Plan · Transport
Taxis and Didi (ride-hailing)
Metered taxis
Easy to flag in any city. Standard metered. Starting flag-fall ¥10–¥15 in most cities, ¥15–¥18 in Beijing/Shanghai. Per-km after the first 2–3 km is ¥2–¥3.
How to use them
- Show the driver the destination in Chinese characters (screenshot from the map app, or written down).
- The driver may not speak English.
- Pay by metered fare. WeChat or Alipay scan for payment is universal.
- Many drivers will refuse cash for small change reasons; have an electronic option.
Scams to know
- Airport tout: a man at arrivals offering 'taxi'. Use the official taxi rank (排队) instead. The metered taxi is far cheaper.
- Unmetered ride: in Beijing and Shanghai some 'gypsy' drivers don't run the meter. Insist on the meter (打表) or get out.

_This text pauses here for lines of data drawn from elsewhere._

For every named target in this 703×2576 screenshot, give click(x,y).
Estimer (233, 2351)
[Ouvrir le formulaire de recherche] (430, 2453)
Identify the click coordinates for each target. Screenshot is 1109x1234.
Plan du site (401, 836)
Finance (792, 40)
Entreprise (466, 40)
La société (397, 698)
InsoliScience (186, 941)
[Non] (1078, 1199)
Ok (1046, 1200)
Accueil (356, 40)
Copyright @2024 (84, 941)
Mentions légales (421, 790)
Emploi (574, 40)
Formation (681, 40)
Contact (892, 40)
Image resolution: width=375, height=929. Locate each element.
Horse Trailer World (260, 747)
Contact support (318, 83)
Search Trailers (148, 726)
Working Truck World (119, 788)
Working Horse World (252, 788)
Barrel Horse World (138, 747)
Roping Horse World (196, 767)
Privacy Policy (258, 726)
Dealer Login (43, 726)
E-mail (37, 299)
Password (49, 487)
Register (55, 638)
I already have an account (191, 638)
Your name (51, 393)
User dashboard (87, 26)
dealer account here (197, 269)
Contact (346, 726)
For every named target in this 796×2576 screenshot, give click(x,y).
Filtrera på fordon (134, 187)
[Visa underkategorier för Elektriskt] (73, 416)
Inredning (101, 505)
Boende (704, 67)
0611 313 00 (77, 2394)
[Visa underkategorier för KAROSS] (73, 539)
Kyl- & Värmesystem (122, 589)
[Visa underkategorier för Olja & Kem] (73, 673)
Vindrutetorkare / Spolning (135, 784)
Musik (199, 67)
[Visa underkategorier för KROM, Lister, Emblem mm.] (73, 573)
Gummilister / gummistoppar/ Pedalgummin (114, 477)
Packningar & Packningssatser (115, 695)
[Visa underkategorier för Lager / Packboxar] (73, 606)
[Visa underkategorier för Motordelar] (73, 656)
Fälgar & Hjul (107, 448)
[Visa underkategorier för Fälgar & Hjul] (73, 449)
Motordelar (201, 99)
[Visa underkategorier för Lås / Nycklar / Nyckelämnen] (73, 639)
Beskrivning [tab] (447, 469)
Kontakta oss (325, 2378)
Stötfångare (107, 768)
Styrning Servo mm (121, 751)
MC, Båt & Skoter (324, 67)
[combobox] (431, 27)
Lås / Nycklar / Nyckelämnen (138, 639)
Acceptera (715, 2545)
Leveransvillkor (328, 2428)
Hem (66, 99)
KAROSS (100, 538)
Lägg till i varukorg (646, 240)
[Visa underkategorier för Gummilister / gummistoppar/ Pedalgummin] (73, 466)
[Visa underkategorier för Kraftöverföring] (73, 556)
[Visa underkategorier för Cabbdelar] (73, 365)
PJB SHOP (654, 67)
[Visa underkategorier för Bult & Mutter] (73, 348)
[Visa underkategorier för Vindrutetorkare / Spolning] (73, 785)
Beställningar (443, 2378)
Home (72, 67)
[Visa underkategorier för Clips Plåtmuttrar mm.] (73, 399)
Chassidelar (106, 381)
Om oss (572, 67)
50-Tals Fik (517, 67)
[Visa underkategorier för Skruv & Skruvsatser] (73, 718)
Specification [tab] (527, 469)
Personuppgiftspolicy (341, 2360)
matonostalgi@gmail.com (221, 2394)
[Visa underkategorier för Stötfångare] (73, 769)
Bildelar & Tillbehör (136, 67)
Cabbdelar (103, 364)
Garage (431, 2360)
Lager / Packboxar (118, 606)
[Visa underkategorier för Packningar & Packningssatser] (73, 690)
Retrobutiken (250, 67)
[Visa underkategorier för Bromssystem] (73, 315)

- Long route: less common with GPS-equipped taxis, but possible. Watch the route on your map.
Didi
Didi is the dominant ride-hailing app. The Didi app has an English mode that works for most foreigners. Steps: 1. Download the Didi app, register with a foreign mobile number. 2. Add a payment method (Alipay/WeChat link, or sometimes direct card). 3. Set pickup and destination by typing Chinese or English. 4. Choose Express, Comfort or Premier (different price tiers) plus the option for 'metered taxi via Didi' if you prefer. 5. Confirm; the system assigns a car and driver. 6. Driver doesn't see your phone number; communication via in-app voice.
Didi is generally cheaper than metered taxis for the same trip and avoids any language friction at the start.
Hong Kong and Macau
HK Taxi (red, urban; green, New Territories; blue, Lantau) — flag-fall HK$29. No Didi; Hong Kong has Uber but with limited fleet. The HKTaxi app and the FlyTaxi app book taxis.
Macau taxis ride-hailing is limited. Most travellers use the casino shuttle buses.